At this stage in the process, as well as having a broad understanding of the audio specific content, consideration is also given to the academic aspects of the degree. Whilst a student might start an audio related degree envisioning 3 years spent in recording studios, on film sets, or desperately trying to record perfect footsteps, the reality is that a certain academic rigour takes it’s place alongside these more hands on pursuits. Formal presentations, essay writing, research projects and dissertations are likely candidates for inclusion in any degree programme. They may not be the most popular aspects of a degree programme (to be honest, I’m almost certain they’re not), but they are the aspects of the degree that will facilitate a student’s self-guided study, and which will continue to be valuable to them long after they’ve graduated, no matter what career they decide to pursue. Critical thinking, content analysis, presentation and interview technique are only some of the transferable skills a student should take away from an audio degree above and beyond their ability to tell the difference between a hyper cardioid and super cardioid polar pattern from 30 paces.
Anyway, back to the degree. The broad strokes of the curriculum form the basis of specific modules which require full descriptors, assignment outlines and learning outcomes. Without wanting to dwell on any one part of the process the learning outcomes are pretty important. They describe what a student should be able to do, the context they should be able to do it in, and the level they should be able to do it at on completion of a particular module of study. They are specific to each module and give the student some clear guidance on what they need to do to pass the module and the course.

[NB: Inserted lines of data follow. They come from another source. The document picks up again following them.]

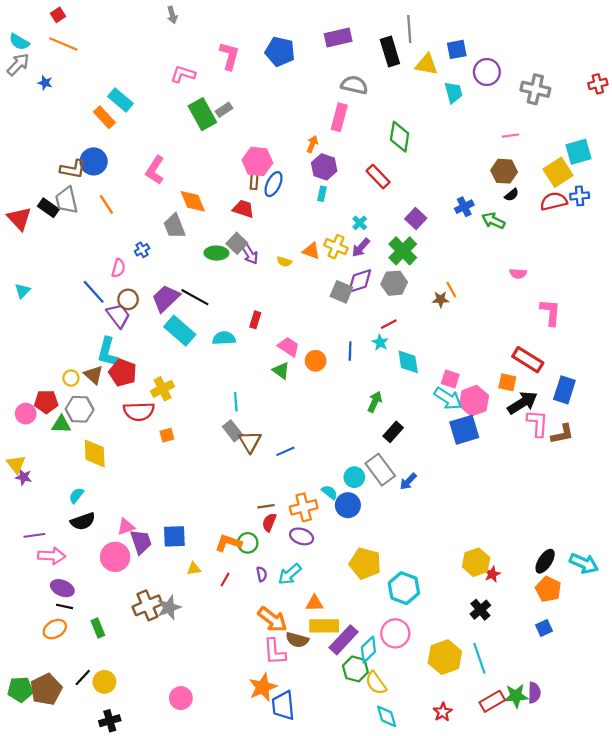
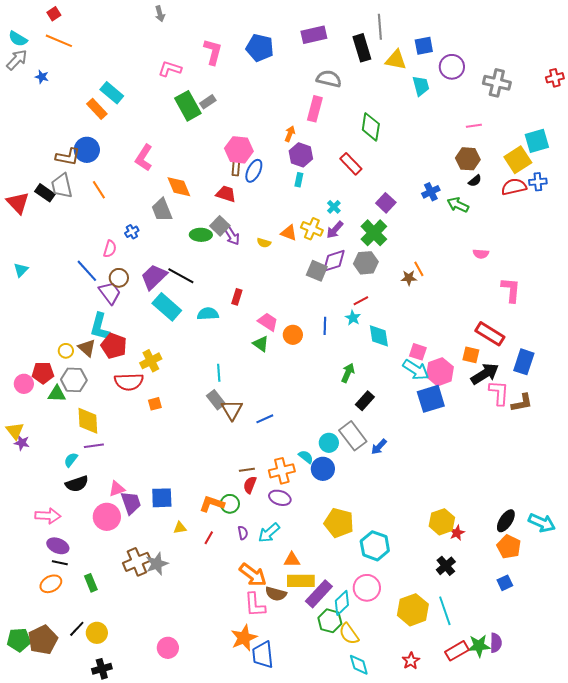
purple line: (34, 535) -> (94, 446), moved

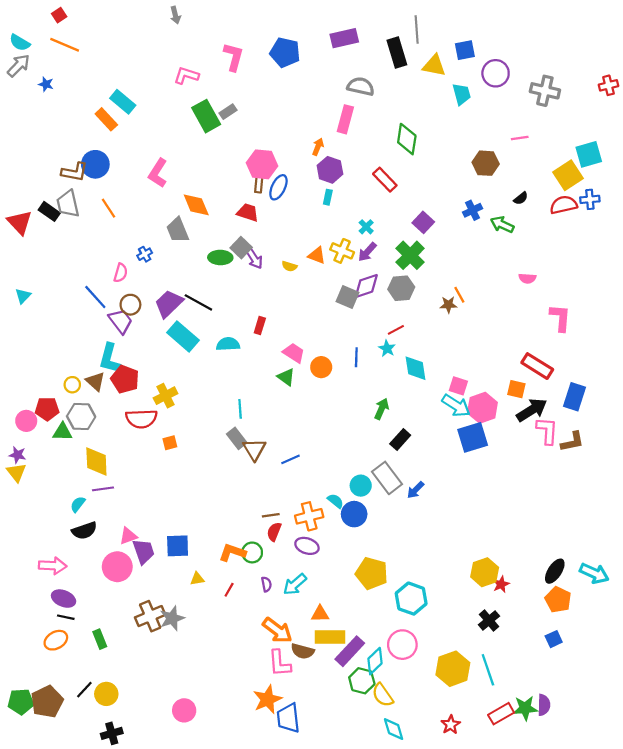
brown hexagon: (468, 159) -> (486, 163), moved
purple star: (22, 443) -> (17, 455), moved

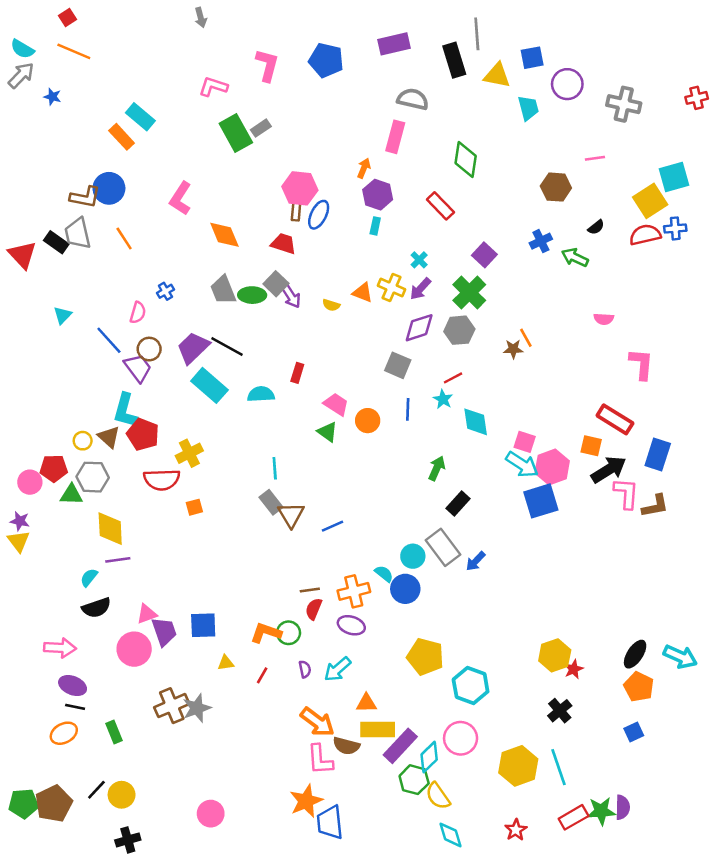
gray trapezoid: (178, 230) -> (223, 290), moved
cyan triangle: (23, 296) -> (63, 315), moved
gray square: (348, 297) -> (398, 365), moved

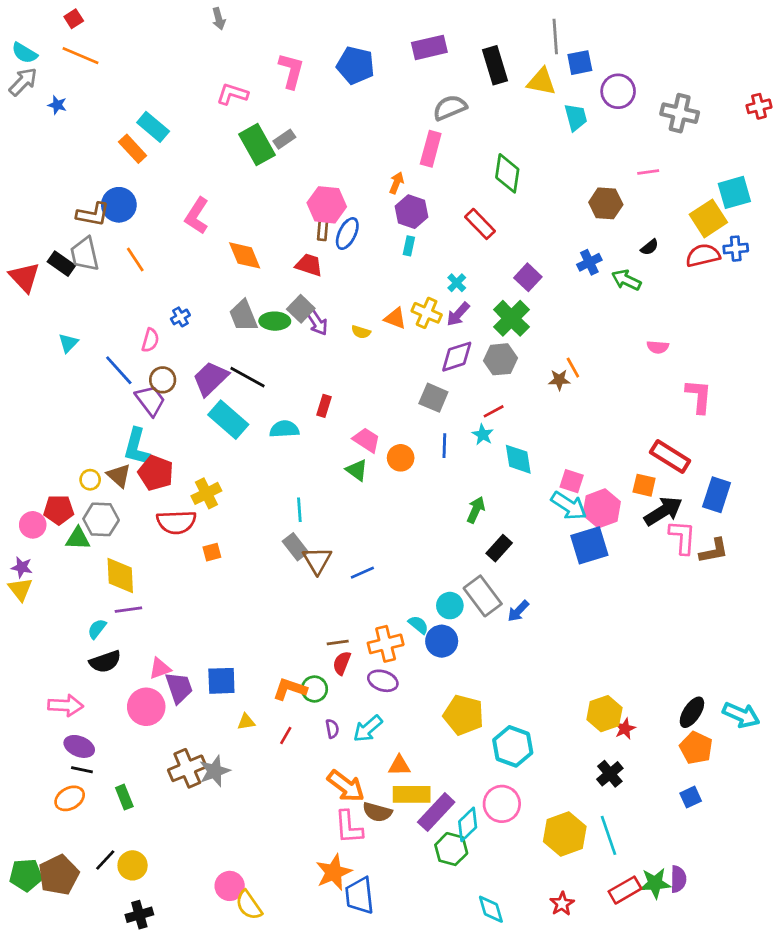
gray line: (477, 34) -> (555, 37), moved
gray semicircle: (413, 99) -> (450, 108), turned -36
yellow semicircle: (438, 796) -> (249, 905), moved

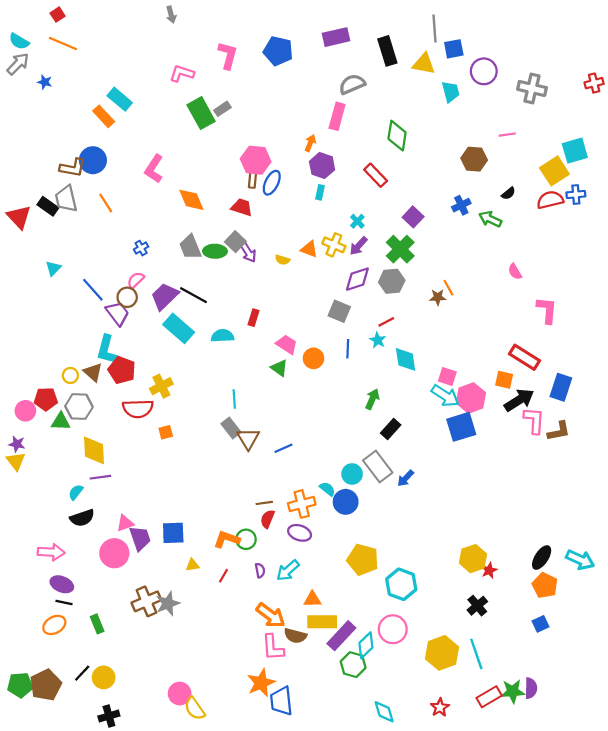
pink semicircle: (150, 340) -> (136, 280), moved, turned -150
pink semicircle: (658, 347) -> (515, 272), turned 56

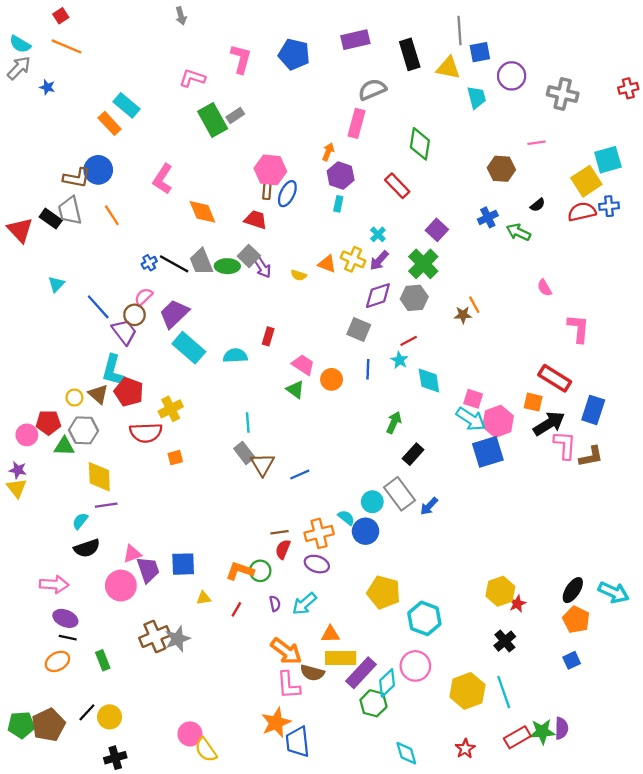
black line: (194, 295) -> (174, 264), moved

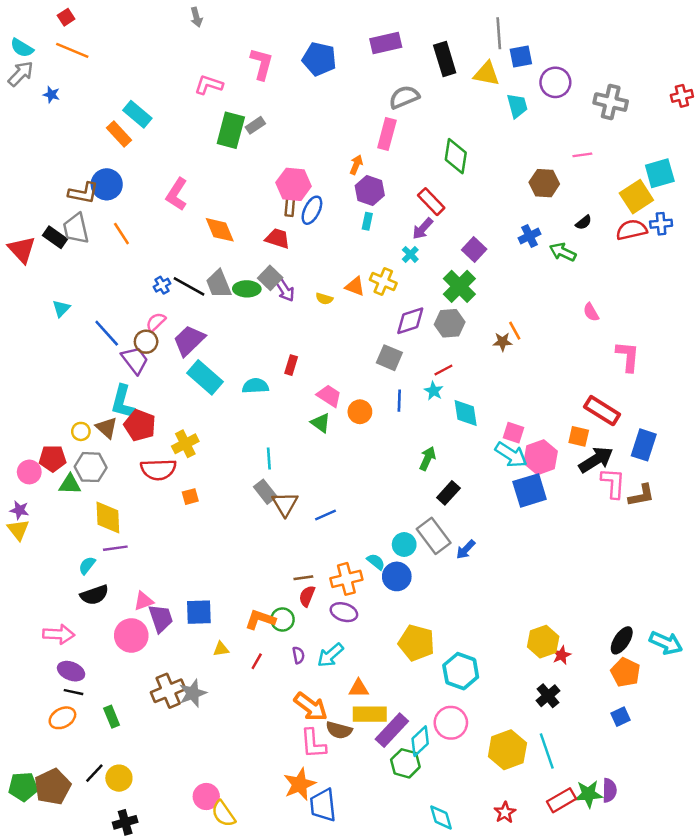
green rectangle: (213, 120) -> (231, 130), turned 44
purple arrow: (379, 260) -> (423, 229), moved

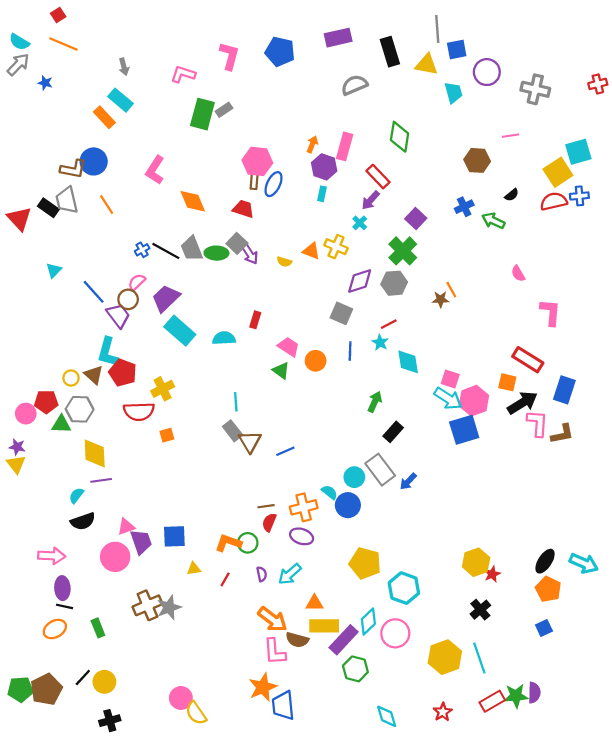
gray arrow: (196, 17) -> (124, 67), moved
pink rectangle: (387, 134) -> (345, 146), moved
purple ellipse: (71, 671) -> (62, 588), turned 65
cyan diamond: (420, 741) -> (368, 621), moved

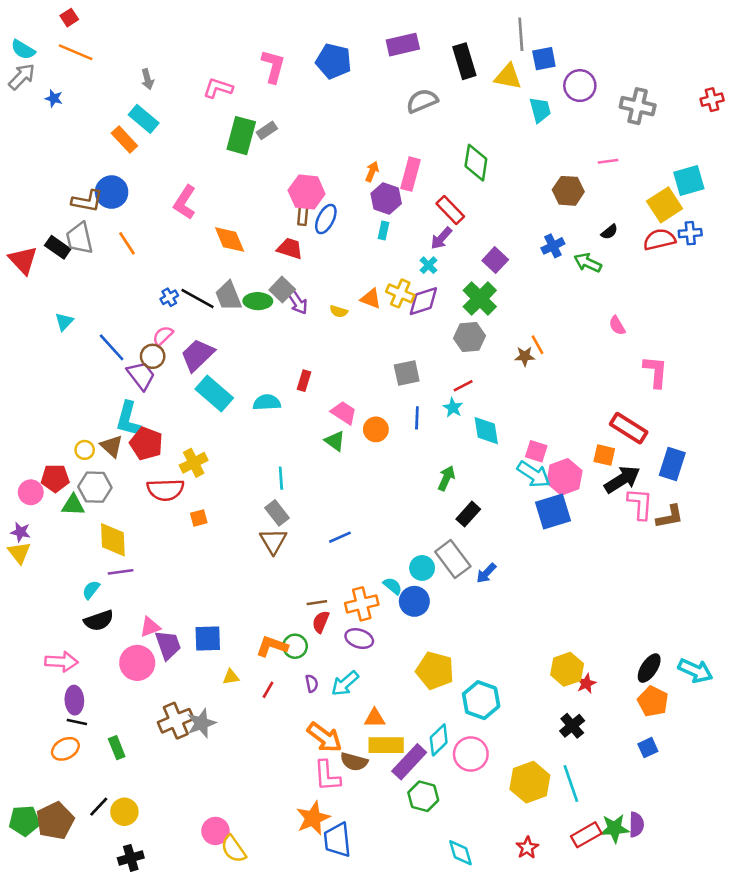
purple diamond: (360, 281) -> (423, 301), moved
gray square: (341, 313) -> (407, 373), turned -35
brown triangle: (250, 442) -> (273, 541), moved

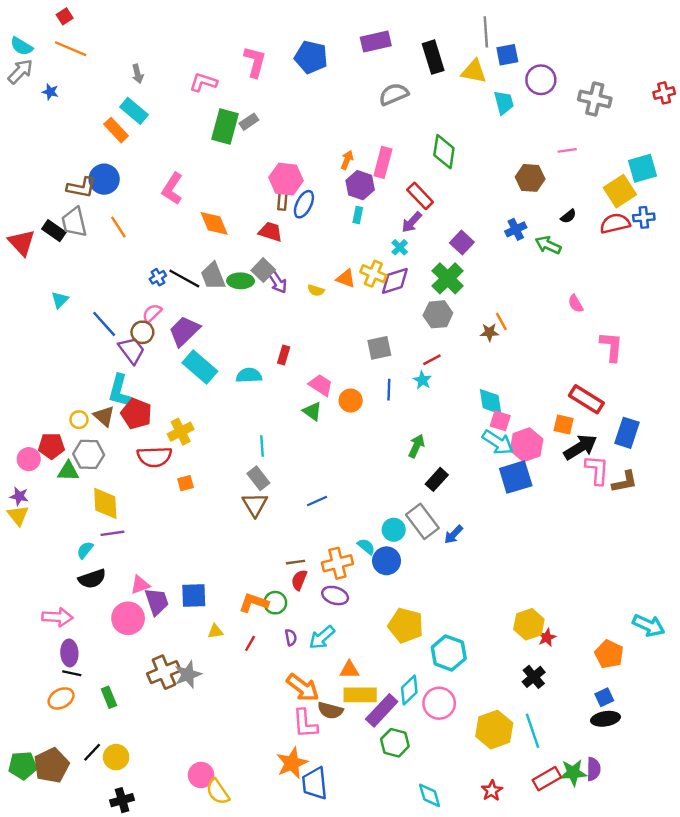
cyan diamond: (486, 431) -> (491, 402), moved
black ellipse: (649, 668) -> (605, 719), moved, turned 48

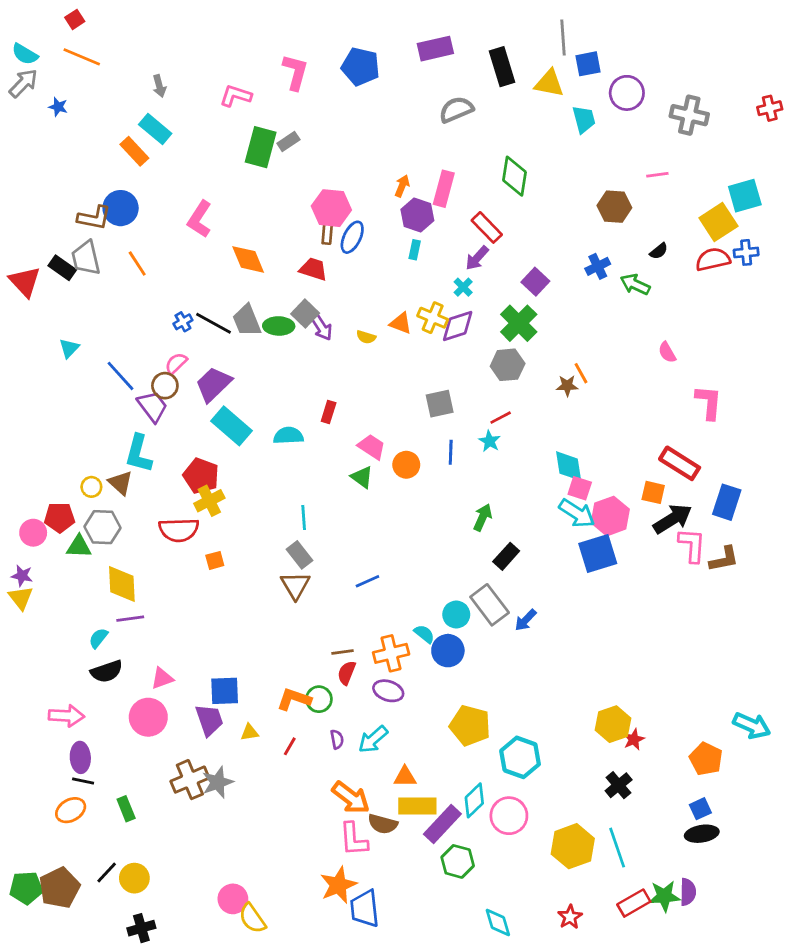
red pentagon: (136, 414) -> (201, 476), moved
purple trapezoid: (157, 602) -> (209, 720), moved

About this point in the process the fledgling degree needs to go through a validation process. This is make or break time. Not passing this stage means no degree. A validation panel looks at the course content and aims as well as considering the staff, facilities, and resources required to teach the degree and decides if they are appropriate. Every aspect of the degree is reviewed at this stage by the panel. Getting the green light here means the degree can be prepared for first delivery. Building on all the work done so far individual modules are fleshed out, lesson plans are prepared, content is created, etc. etc. etc. The degree which comes out the other side of this process will likely be under regular review to not only refine and finesse it’s content but to also take account of the constantly shifting quicksand that is the audio industry.
It is this mercurial nature that makes the industry at once so interesting to work in as it is so challenging to educate and be educated in. Having said that I find myself, in the middle as I am, enjoying being both a lecturer and a student. And that’s probably the best endorsement I can offer for a continuing audio education, however you choose to go about it.